- The paper demonstrates that real-time visibility and predictive analytics significantly enhance supply chain resilience.
- The study employs quantitative methods, including nonlinear fuzzy decision-making and LINGO software, to assess AIoT's impact.
- The paper presents a novel framework that integrates AIoT to improve agility, adaptability, and competitive advantage in supply chains.

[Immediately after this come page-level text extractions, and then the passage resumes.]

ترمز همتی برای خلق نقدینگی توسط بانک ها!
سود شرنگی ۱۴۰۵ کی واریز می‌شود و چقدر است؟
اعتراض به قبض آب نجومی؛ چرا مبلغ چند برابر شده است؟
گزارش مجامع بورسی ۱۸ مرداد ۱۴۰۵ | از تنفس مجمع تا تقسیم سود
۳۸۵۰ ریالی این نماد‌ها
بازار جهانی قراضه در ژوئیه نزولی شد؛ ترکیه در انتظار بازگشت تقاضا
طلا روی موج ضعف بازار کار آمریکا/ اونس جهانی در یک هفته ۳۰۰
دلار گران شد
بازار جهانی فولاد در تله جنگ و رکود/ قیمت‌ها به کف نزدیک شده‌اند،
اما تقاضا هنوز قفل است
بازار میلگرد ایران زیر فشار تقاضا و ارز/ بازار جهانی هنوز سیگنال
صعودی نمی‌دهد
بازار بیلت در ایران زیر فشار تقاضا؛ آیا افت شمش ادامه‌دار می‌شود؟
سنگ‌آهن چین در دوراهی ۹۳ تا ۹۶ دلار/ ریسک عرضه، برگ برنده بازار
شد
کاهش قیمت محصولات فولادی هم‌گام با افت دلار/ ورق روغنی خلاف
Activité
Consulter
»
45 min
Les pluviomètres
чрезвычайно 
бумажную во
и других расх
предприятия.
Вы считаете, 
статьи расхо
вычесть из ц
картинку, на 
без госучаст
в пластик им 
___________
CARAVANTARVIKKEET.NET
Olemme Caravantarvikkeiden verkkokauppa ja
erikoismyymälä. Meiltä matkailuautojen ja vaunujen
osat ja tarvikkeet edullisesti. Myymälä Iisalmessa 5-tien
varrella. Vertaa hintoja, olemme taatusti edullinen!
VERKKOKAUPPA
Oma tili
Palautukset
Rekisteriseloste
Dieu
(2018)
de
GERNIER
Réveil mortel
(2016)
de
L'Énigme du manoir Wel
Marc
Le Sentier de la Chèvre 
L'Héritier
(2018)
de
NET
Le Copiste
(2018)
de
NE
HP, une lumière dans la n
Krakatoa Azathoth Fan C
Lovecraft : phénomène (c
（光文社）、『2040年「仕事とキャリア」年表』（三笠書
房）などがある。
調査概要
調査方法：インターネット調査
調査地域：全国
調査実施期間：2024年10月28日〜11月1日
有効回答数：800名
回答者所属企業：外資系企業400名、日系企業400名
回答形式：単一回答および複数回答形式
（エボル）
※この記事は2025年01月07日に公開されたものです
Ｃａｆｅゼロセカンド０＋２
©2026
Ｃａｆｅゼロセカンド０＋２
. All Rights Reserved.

Evaluation of Resilient Supply Chain Through AIoT
Introduction
The complexity of modern supply chains, exacerbated by factors such as globalization, dynamic market conditions, and the increasing pace of technological advancements, necessitates the development of resilient supply chain systems. A resilient supply chain is capable of anticipating, responding to, and recovering from disruptions while maintaining operational continuity. The integration of AI and the Internet of Things (IoT), collectively referred to as AIoT, has emerged as a pivotal element in enhancing the resilience of supply chains. This paper explores the impact of AIoT technologies on the resilience of supply chains through a comprehensive evaluation of its key dimensions and components.
Literature Review
The concept of supply chain resilience has been widely discussed across various disciplines, encompassing the ability of supply chain systems to preempt disruptions, respond effectively, and recover promptly. Emphasizing the transition from traditional to digitalized supply chains, the paper highlights the role of AIoT technologies in fostering an environment of added predictability, control, and efficiency. The inherent capabilities of AIoT, such as real-time data analytics, enhanced visibility, and predictive insights, significantly contribute to the robustness and agility of supply chain operations.
Research Methodology
Employing a quantitative approach, the paper leverages nonlinear fuzzy decision-making techniques to analyze the influence of AIoT on supply chain resilience. Data was collected from experts within the Fast-Moving Consumer Goods (FMCG) industries through structured questionnaires. The Cronbach's alpha method was utilized to ensure the reliability of the responses, followed by a comprehensive analysis using the LINGO software to prioritize the impact of AIoT technologies on supply chain resilience.
Research Findings
The findings underscore the importance of transparency and predictive capabilities as the most significant dimensions influencing the resilience of AIoT-enabled supply chains. Specifically, the ability to provide real-time visibility across the supply chain and the power of predictive analytics to foresee and mitigate potential disruptions were identified as key contributors to enhancing supply chain resilience. Furthermore, the paper presents a novel framework, centered on the integration of AIoT technologies, to guide the development of resilient supply chain strategies.
Conclusion
This paper delineates the transformative role of AIoT in redefining the paradigms of supply chain resilience. Unlike traditional supply chains, where the focus primarily lies on cost minimization and efficiency, AIoT-driven supply chains prioritize agility, adaptability, and responsiveness to disruptions. The findings advocate for the strategic incorporation of AIoT technologies in supply chain operations to secure a competitive advantage while ensuring sustainability and resilience in the face of dynamic market challenges. Future research is encouraged to explore the scalability of AIoT applications across various industries and to assess the long-term implications of digital transformation on supply chain resilience.
References
The paper references pivotal works in the field of supply chain resilience and AIoT technologies, including seminal papers by renowned researchers and practical insights from industry practices. These contributions underscore the multifaceted impact of digitalization on supply chain dynamics and offer a foundation for ongoing exploration into the nexus of AI, IoT, and supply chain management.